--- Exercise inputs Enclosed Below ---

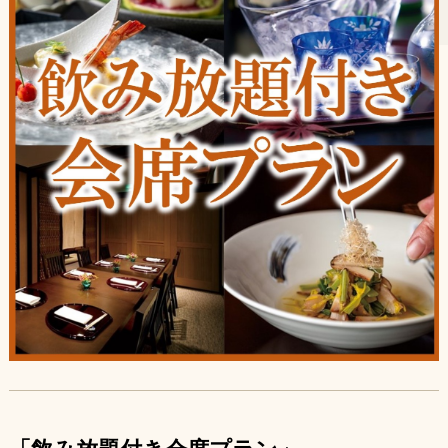
個室
店舗情報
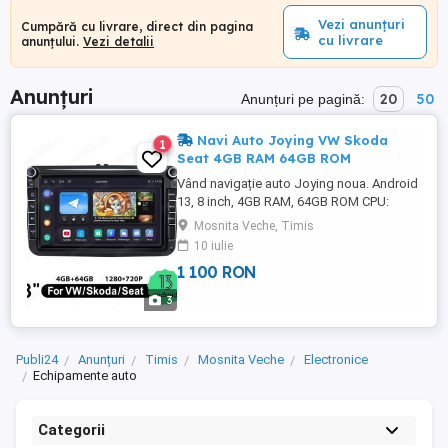
Vezi anunțuri
Cumpără cu livrare, direct din pagina
cu livrare
anunțului.
Vezi detalii
Anunțuri
20
50
Anunțuri pe pagină:
Navi Auto Joying VW Skoda
1
Seat 4GB RAM 64GB ROM
Vând navigație auto Joying noua. Android
13, 8 inch, 4GB RAM, 64GB ROM CPU:
QCM6125 Octa Core 64bit ARM 4xA73
Mosnita Veche, Timis
2.0GHz 4xA53 1.8GHz Se vinde împreună
10 iulie
cu 4CANBUS-uri pentru diferite modele de
1 100 RON
mașini, eu am cumpărat pentru Passat CC
2009. Preț achiziție: 1600
3
Publi24
Anunțuri
Timis
Mosnita Veche
Electronice
Echipamente auto
Categorii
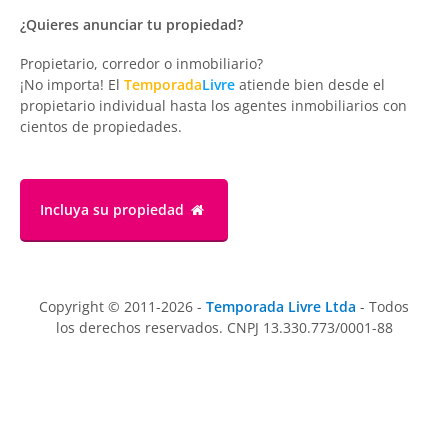
¿Quieres anunciar tu propiedad?
Propietario, corredor o inmobiliario?
¡No importa! El
Temporada
Livre
atiende bien desde el
propietario individual hasta los agentes inmobiliarios con
cientos de propiedades.
Incluya su propiedad
Copyright © 2011-2026 -
Temporada Livre Ltda
- Todos
los derechos reservados. CNPJ 13.330.773/0001-88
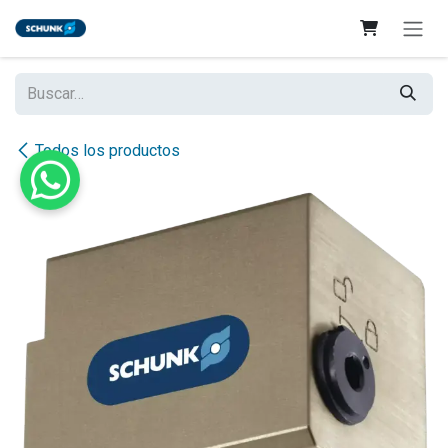
Ir al contenido
Todos los productos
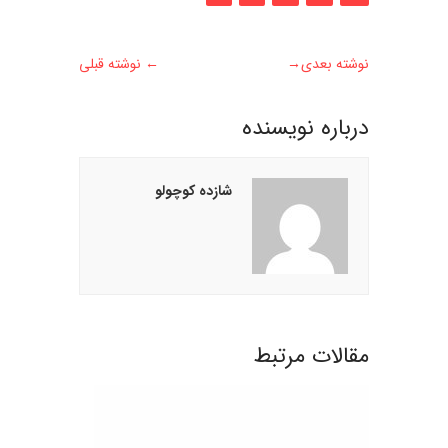
نوشته بعدی
→
←
نوشته قبلی
درباره نويسنده
شازده کوچولو
مقالات مرتبط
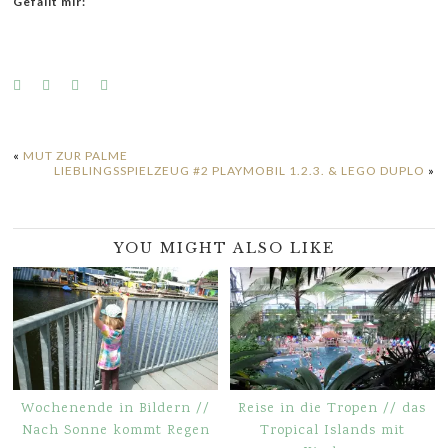
Gefällt mir:
«
MUT ZUR PALME
LIEBLINGSSPIELZEUG #2 PLAYMOBIL 1.2.3. & LEGO DUPLO
»
YOU MIGHT ALSO LIKE
Wochenende in Bildern //
Reise in die Tropen // das
Nach Sonne kommt Regen
Tropical Islands mit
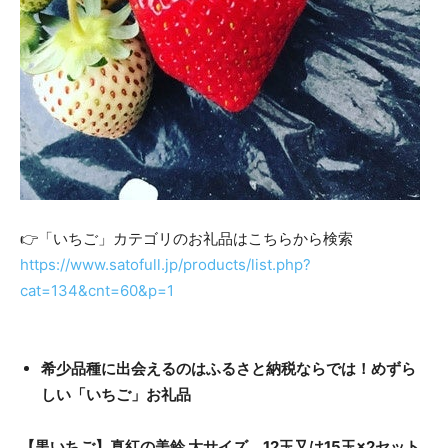
👉「いちご」カテゴリのお礼品はこちらから検索
https://www.satofull.jp/products/list.php?
cat=134&cnt=60&p=1
希少品種に出会えるのはふるさと納税ならでは！めずら
しい「いちご」お礼品
【黒いちご】真紅の美鈴 大サイズ 12玉又は15玉×2セット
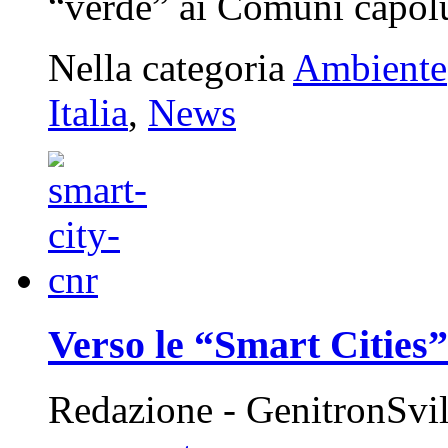
“verde” ai Comuni capolu
Nella categoria
Ambiente
Italia
,
News
Verso le “Smart Cities
Redazione - GenitronSvi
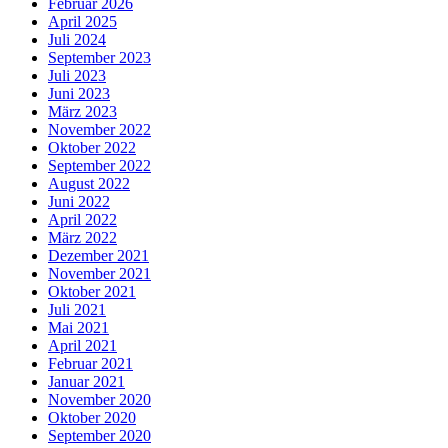
Februar 2026
April 2025
Juli 2024
September 2023
Juli 2023
Juni 2023
März 2023
November 2022
Oktober 2022
September 2022
August 2022
Juni 2022
April 2022
März 2022
Dezember 2021
November 2021
Oktober 2021
Juli 2021
Mai 2021
April 2021
Februar 2021
Januar 2021
November 2020
Oktober 2020
September 2020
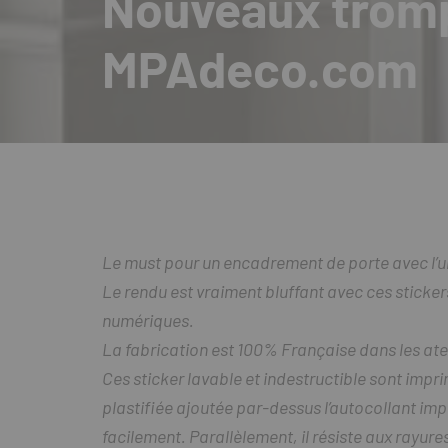
Nouveaux trompe
MPAdeco.com
Le must pour un encadrement de porte avec l’u
Le rendu est vraiment bluffant avec ces sticke
numériques.
La fabrication est 100% Française dans les ate
Ces sticker lavable et indestructible sont impri
plastifiée ajoutée par-dessus l’autocollant imp
facilement. Parallèlement, il résiste aux rayure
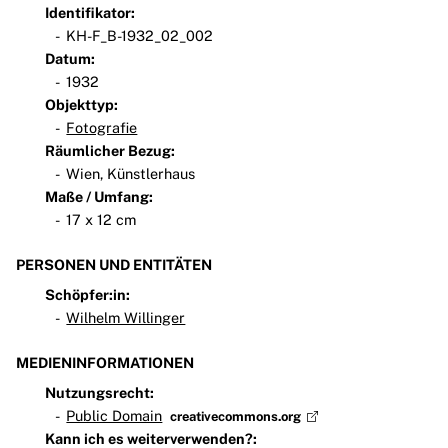
Identifikator:
KH-F_B-1932_02_002
Datum:
1932
Objekttyp:
Fotografie
Räumlicher Bezug:
Wien, Künstlerhaus
Maße / Umfang:
17 x 12 cm
PERSONEN UND ENTITÄTEN
Schöpfer:in:
Wilhelm Willinger
MEDIENINFORMATIONEN
Nutzungsrecht:
Public Domain
creativecommons.org
Kann ich es weiterverwenden?:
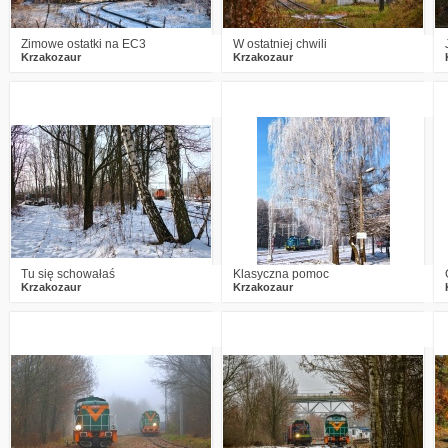
Zimowe ostatki na EC3
W ostatniej chwili
Krzakozaur
Krzakozaur
0
1743
14
3
1593
11
Tu się schowałaś
Klasyczna pomoc
Krzakozaur
Krzakozaur
0
1555
18
2
1951
21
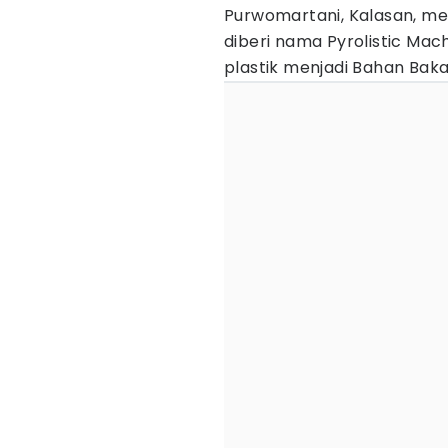
Purwomartani, Kalasan, me
diberi nama Pyrolistic Ma
plastik menjadi Bahan Bak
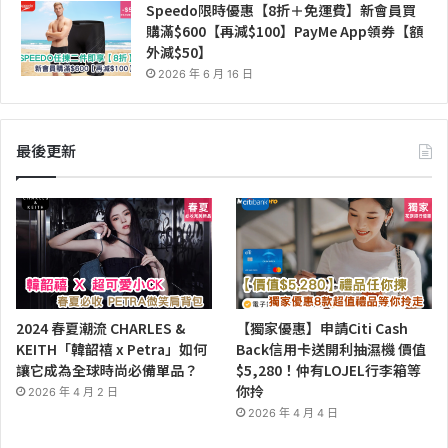
Speedo限時優惠【8折＋免運費】新會員買
購滿$600【再減$100】PayMe App領券【額
外減$50】
2026 年 6 月 16 日
最後更新
2024 春夏潮流 CHARLES &
【獨家優惠】申請Citi Cash
KEITH「韓韶禧 x Petra」如何
Back信用卡送開利抽濕機 價值
讓它成為全球時尚必備單品？
$5,280！仲有LOJEL行李箱等
你拎
2026 年 4 月 2 日
2026 年 4 月 4 日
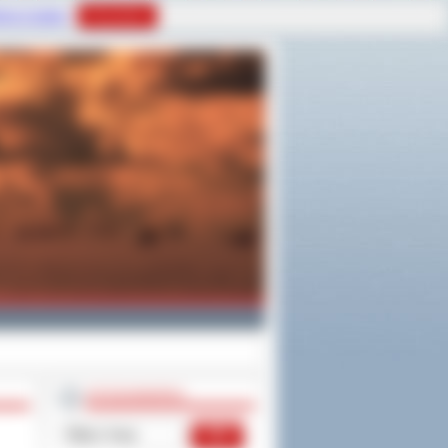
tyce Cookies
Rozumiem
WYSZUKIWARKA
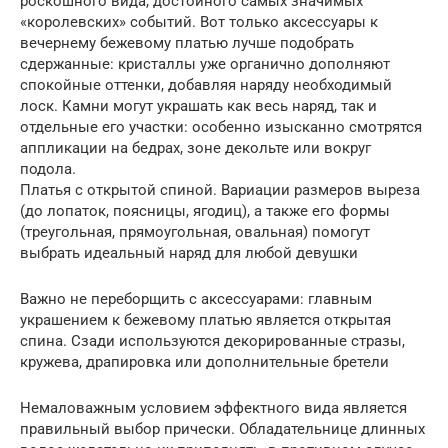
роскошного вида, достойного самых значимых
«королевских» событий. Вот только аксессуары к
вечернему бежевому платью лучше подобрать
сдержанные: кристаллы уже органично дополняют
спокойные оттенки, добавляя наряду необходимый
лоск. Камни могут украшать как весь наряд, так и
отдельные его участки: особенно изысканно смотрятся
аппликации на бедрах, зоне декольте или вокруг
подола.
Платья с открытой спиной. Вариации размеров выреза
(до лопаток, поясницы, ягодиц), а также его формы
(треугольная, прямоугольная, овальная) помогут
выбрать идеальный наряд для любой девушки
Важно не переборщить с аксессуарами: главным
украшением к бежевому платью является открытая
спина. Сзади используются декорированные стразы,
кружева, драпировка или дополнительные бретели
Немаловажным условием эффектного вида является
правильный выбор прически. Обладательнице длинных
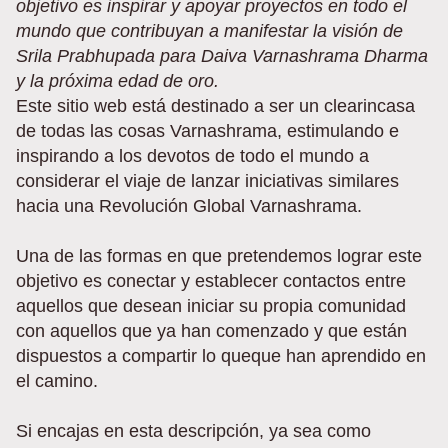
objetivo es inspirar y apoyar proyectos en todo el
mundo que contribuyan a manifestar la visión de
Srila Prabhupada para Daiva Varnashrama Dharma
y la próxima edad de oro.
Este sitio web está destinado a ser un clearincasa
de todas las cosas Varnashrama, estimulando e
inspirando a los devotos de todo el mundo a
considerar el viaje de lanzar iniciativas similares
hacia una Revolución Global Varnashrama.
Una de las formas en que pretendemos lograr este
objetivo es conectar y establecer contactos entre
aquellos que desean iniciar su propia comunidad
con aquellos que ya han comenzado y que están
dispuestos a compartir lo queque han aprendido en
el camino.
Si encajas en esta descripción, ya sea como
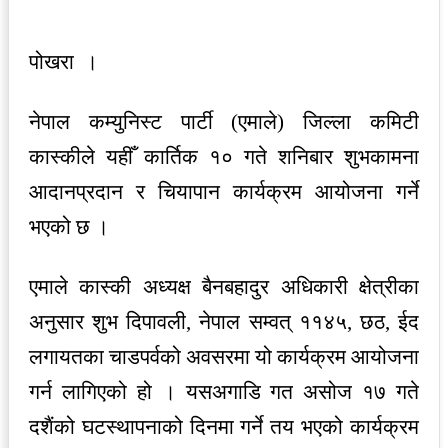
पोखरा ।
नेपाल कम्युनिस्ट पार्टी (एमाले) जिल्ला कमिटी
कास्कीले यहीँ कार्तिक १० गते शनिबार शुभकामना
आदानप्रदान र चियापान कार्यक्रम आयोजना गर्ने
भएको छ ।
एमाले कास्की अध्यक्ष बैनबहादुर अधिकारी क्षेत्रीका
अनुसार शुभ दिपावली, नेपाल सम्वत् ११४५, छठ, ईद
लगायतका चाडपर्वको अवसरमा यो कार्यक्रम आयोजना
गर्न लागिएको हो । यसअगाडि गत असोज १७ गते
दशैंको घटस्थापनाको दिनमा गर्ने तय भएको कार्यक्रम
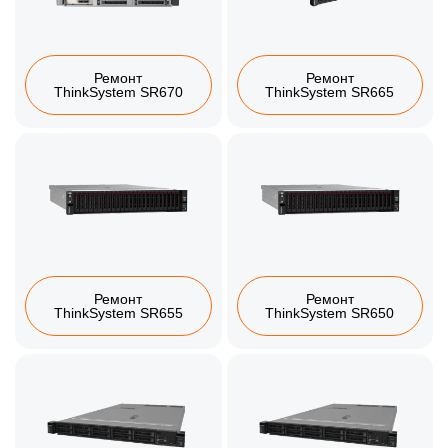
Ремонт
Ремонт
ThinkSystem SR670
ThinkSystem SR665
Ремонт
Ремонт
ThinkSystem SR655
ThinkSystem SR650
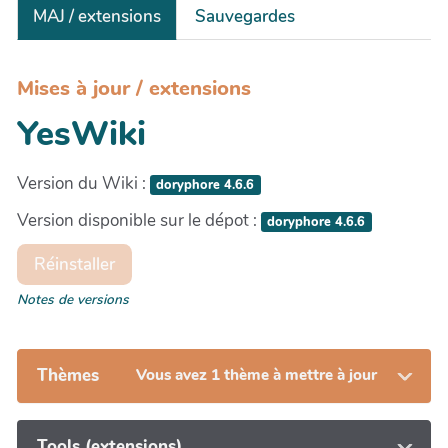
MAJ / extensions
Sauvegardes
Mises à jour / extensions
YesWiki
Version du Wiki :
doryphore 4.6.6
Version disponible sur le dépot :
doryphore 4.6.6
Réinstaller
Notes de versions
Thèmes
Vous avez 1 thème à mettre à jour
Tools (extensions)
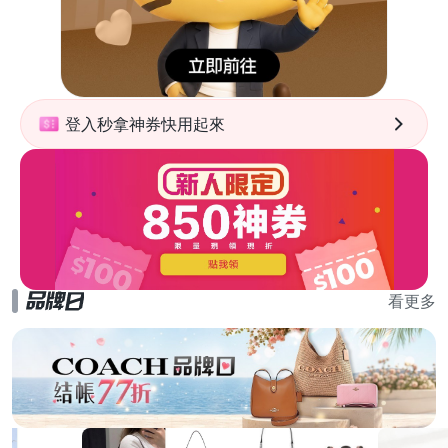
登入秒拿神券快用起來
看更多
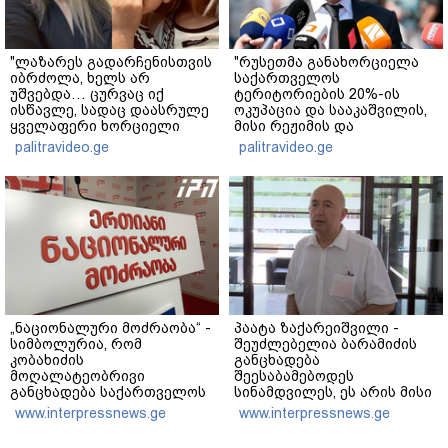
"ლაზარეს გადარჩენისთვის
"რუსეთმა განახორციელა
იბრძოლა, ხელს არ
საქართველოს
უშვებდა… ცურვაც იქ
ტერიტორიების 20%-ის
ისწავლე, სადაც დაასრულე
ოკუპაცია და სააკაშვილის,
ყველაფერი ხორციელი
მისი რეჟიმის და
ცხოვრებიდან" – რას წერს
"ნაცმოძრაობის" ღალატი
palitravideo.ge
palitravideo.ge
ხობში დაღუპული დედა-
ვერანაირად ვერ
შვილის ახლობელი?
გადაფარავს ამ
დანაშაულს" - ირაკლი
კობახიძე
„ნაციონალური მოძრაობა“ -
პაატა ზაქარეიშვილი -
სიმბოლურია, რომ
შეუძლებელია ბარამიძის
კობახიძის
განცხადება
მოღალატეობრივი
შეესაბამებოდეს
განცხადება საქართველოს
სინამდვილეს, ეს არის მისი
თავისუფლებისთვის
მოსაზრება, აბსოლუტურად
www.interpressnews.ge
www.interpressnews.ge
შეწირული გმირების
ამოვარდნილი
მემორიალზე გაკეთდა
რეალობიდან - არ მიმაჩნია,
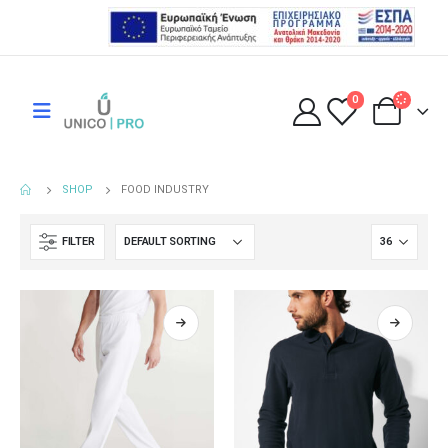
0
SHOP
FOOD INDUSTRY
FILTER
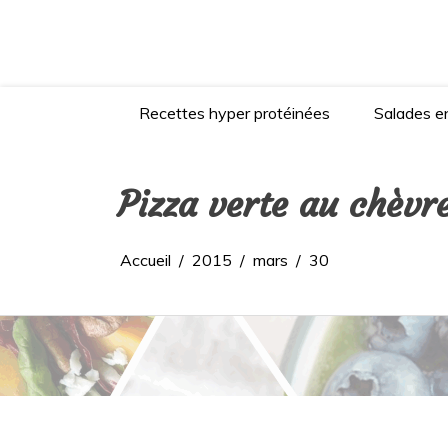
Aller
au
contenu
Recettes hyper protéinées
Salades en
Pizza verte au chèvr
Accueil
2015
mars
30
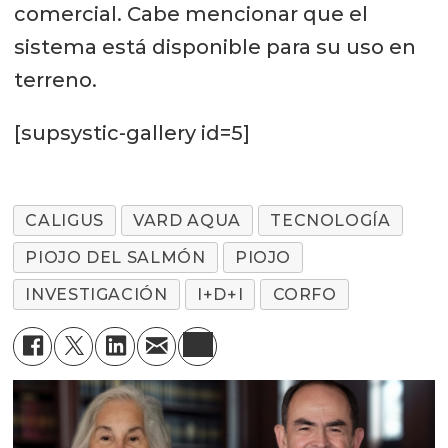
comercial. Cabe mencionar que el
sistema está disponible para su uso en
terreno.
[supsystic-gallery id=5]
CALIGUS
VARD AQUA
TECNOLOGÍA
PIOJO DEL SALMÓN
PIOJO
INVESTIGACIÓN
I+D+I
CORFO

--- End of Enclosed Exercise inputs ---

_What is needed_. Go through the data and gather every line that holds "mundo".

_Solution to the exercise_.
mundo que contribuyan a manifestar la visión de
inspirando a los devotos de todo el mundo a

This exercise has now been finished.